**Directions for this task:**
Which lines of the data hold the word "down"? Copy all of them.

[Data Boundary: Start]

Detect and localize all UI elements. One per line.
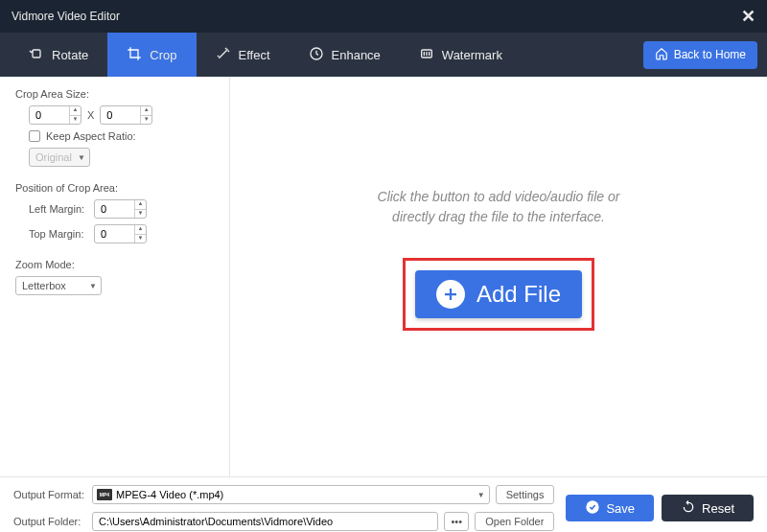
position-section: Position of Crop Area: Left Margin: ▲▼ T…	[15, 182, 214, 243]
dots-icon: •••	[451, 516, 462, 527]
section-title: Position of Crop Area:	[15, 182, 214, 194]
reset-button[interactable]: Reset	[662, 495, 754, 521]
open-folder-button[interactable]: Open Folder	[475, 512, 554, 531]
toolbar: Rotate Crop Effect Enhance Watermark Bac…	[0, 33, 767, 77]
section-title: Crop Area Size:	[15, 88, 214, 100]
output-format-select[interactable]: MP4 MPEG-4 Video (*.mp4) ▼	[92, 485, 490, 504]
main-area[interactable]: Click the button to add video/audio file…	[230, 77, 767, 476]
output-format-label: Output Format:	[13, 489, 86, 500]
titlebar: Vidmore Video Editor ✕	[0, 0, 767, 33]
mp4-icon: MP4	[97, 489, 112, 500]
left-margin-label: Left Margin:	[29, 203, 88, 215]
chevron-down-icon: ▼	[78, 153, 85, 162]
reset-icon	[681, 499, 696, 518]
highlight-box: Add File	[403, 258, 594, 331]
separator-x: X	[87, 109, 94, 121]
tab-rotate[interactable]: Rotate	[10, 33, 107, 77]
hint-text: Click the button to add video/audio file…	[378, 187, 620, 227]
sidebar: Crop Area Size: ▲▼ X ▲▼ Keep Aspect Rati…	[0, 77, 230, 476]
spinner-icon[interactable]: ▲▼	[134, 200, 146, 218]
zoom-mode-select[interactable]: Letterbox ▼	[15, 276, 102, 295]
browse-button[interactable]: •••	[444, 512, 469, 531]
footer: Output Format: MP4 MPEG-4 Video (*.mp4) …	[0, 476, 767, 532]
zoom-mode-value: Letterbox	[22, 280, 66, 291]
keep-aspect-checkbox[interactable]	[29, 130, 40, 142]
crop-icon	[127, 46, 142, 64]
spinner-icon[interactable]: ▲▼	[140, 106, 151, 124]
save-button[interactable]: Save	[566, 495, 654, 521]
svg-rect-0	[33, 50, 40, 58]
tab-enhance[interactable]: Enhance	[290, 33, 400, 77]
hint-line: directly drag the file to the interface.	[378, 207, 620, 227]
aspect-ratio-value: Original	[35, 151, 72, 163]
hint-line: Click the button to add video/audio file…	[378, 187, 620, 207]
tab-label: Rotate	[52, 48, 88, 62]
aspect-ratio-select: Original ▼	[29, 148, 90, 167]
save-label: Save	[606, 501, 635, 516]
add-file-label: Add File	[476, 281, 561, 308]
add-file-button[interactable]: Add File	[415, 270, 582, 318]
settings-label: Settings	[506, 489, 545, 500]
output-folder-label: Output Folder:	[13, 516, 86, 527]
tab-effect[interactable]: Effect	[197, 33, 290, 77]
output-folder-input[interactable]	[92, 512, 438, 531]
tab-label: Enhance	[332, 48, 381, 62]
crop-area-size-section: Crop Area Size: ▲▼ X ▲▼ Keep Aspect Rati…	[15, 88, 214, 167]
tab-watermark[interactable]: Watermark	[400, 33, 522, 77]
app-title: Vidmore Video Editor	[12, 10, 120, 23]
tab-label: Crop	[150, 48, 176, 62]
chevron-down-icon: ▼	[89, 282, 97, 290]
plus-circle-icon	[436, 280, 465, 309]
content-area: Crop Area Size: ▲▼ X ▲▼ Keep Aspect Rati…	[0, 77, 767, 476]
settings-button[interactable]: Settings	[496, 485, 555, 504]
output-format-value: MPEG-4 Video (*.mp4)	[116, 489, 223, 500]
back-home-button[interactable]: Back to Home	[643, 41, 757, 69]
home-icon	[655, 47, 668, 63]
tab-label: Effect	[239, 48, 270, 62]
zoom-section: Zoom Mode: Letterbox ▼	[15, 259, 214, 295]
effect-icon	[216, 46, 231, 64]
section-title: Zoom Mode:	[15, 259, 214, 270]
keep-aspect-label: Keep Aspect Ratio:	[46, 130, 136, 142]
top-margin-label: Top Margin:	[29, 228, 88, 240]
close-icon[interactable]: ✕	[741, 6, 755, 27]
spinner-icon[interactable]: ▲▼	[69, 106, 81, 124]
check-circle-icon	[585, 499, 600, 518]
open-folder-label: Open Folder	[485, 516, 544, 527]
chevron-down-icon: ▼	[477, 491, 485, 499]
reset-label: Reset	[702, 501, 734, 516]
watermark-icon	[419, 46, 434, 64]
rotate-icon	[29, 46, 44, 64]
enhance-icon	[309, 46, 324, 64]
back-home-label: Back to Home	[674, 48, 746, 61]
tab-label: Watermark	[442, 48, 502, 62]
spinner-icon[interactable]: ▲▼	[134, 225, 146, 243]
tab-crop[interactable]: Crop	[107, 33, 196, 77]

[Data Boundary: End]
[Data Boundary: Start]

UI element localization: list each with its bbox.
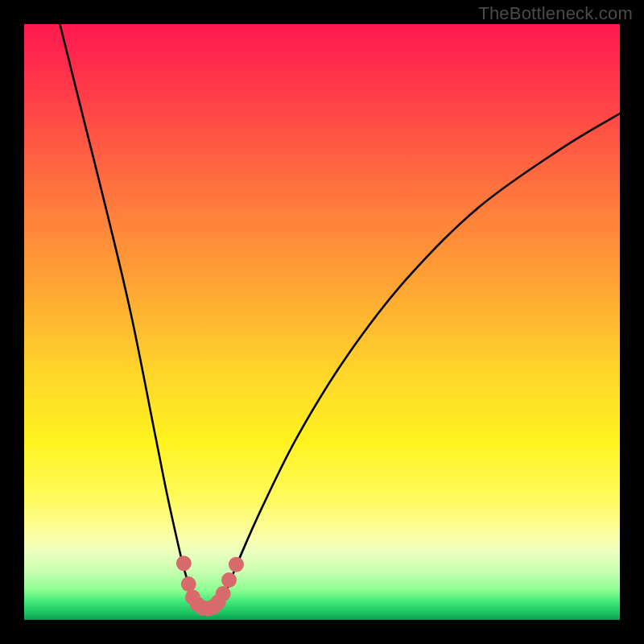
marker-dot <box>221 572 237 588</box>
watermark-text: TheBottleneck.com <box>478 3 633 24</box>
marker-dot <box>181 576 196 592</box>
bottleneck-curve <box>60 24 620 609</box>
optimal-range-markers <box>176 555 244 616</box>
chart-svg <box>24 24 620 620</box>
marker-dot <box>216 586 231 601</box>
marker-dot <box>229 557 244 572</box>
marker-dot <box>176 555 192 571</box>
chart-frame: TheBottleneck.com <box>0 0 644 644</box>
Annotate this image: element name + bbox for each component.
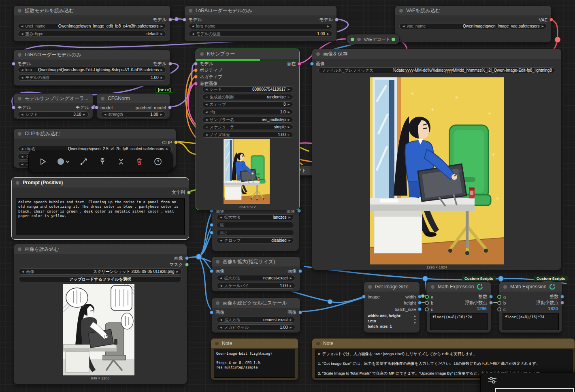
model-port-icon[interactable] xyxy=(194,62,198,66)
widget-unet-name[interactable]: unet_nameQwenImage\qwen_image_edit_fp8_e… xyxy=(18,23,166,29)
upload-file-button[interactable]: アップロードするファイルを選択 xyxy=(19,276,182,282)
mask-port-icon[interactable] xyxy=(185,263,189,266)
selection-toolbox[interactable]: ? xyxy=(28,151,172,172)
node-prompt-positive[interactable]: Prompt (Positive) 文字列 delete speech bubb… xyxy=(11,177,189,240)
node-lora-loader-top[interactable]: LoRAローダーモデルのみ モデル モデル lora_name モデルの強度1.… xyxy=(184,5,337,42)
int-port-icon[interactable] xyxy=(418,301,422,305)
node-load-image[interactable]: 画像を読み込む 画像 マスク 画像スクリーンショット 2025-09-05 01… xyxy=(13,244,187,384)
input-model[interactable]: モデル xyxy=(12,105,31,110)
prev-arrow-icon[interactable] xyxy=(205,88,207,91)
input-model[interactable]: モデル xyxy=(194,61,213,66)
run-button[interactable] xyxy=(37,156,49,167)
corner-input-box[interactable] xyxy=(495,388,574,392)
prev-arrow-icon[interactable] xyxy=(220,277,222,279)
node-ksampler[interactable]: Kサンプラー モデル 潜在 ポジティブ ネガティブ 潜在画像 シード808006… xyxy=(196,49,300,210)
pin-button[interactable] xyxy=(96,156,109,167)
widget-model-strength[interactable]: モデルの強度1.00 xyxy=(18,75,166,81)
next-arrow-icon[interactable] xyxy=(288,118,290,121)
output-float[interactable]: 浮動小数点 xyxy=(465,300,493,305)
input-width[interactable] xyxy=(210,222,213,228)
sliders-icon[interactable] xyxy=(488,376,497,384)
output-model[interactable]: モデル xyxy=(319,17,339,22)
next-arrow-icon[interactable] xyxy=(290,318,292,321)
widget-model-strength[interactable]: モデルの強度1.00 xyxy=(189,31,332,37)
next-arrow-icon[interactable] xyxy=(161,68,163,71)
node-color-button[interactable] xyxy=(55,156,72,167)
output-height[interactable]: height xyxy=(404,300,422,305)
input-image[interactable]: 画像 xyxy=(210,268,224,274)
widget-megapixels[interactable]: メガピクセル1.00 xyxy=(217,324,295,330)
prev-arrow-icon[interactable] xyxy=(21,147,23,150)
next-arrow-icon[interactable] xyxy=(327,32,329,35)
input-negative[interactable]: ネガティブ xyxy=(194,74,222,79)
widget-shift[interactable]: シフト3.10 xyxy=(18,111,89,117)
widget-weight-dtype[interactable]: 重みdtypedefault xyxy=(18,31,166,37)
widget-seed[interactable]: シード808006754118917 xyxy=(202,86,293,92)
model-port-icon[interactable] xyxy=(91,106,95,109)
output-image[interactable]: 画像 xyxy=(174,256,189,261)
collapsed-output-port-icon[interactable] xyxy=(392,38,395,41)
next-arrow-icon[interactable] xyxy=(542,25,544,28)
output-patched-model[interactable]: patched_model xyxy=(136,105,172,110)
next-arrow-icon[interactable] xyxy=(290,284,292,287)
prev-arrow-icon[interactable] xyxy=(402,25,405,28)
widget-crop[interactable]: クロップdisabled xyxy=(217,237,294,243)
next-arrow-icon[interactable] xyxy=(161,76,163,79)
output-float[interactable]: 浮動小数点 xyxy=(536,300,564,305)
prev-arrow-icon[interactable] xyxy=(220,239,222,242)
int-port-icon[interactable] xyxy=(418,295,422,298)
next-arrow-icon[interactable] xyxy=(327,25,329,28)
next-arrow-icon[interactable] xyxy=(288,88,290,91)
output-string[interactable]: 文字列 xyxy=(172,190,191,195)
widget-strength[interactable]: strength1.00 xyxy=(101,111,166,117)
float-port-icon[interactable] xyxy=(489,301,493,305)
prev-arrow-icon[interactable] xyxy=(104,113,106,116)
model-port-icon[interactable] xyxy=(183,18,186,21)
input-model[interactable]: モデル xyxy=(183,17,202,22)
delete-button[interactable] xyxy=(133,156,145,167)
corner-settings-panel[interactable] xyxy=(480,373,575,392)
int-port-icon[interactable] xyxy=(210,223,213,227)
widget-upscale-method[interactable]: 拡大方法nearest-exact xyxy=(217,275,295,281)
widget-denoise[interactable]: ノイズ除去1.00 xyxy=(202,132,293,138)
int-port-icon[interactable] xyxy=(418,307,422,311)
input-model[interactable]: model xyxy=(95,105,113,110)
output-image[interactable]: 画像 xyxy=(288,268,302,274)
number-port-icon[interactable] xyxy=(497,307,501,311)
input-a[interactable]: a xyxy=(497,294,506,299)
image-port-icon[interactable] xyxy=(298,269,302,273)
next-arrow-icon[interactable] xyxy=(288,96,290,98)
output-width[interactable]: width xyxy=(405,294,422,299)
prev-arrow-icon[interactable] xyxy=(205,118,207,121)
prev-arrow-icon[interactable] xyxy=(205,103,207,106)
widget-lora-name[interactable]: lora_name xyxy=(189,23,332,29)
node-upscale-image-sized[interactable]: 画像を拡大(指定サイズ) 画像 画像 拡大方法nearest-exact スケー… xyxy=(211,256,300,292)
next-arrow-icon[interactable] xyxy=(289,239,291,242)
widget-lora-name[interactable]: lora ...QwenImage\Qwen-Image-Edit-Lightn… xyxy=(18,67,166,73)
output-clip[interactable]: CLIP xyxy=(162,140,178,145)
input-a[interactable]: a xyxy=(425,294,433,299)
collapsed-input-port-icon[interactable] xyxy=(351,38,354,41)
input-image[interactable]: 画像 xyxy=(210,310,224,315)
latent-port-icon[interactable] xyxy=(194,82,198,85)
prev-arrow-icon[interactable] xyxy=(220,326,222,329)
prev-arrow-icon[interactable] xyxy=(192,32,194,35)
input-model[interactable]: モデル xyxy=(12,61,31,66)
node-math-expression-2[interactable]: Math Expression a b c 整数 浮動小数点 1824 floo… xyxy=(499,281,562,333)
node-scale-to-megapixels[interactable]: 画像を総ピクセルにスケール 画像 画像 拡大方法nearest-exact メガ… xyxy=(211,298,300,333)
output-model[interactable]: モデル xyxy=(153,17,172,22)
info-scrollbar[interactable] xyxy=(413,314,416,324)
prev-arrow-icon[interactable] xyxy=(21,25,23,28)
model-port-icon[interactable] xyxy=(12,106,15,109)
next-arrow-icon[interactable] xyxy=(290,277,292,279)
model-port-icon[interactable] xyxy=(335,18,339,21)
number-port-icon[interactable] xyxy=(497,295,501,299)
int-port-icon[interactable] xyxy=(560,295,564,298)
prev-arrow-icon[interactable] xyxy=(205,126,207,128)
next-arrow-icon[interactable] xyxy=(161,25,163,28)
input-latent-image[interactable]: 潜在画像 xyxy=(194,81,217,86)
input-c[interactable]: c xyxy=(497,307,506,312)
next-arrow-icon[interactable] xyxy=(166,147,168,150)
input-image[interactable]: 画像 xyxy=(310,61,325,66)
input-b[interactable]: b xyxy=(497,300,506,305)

[Data Boundary: End]

**Exercise result:**
chevron-down-icon: ▼	[78, 153, 85, 162]
chevron-down-icon: ▼	[89, 282, 97, 290]
chevron-down-icon: ▼	[477, 491, 485, 499]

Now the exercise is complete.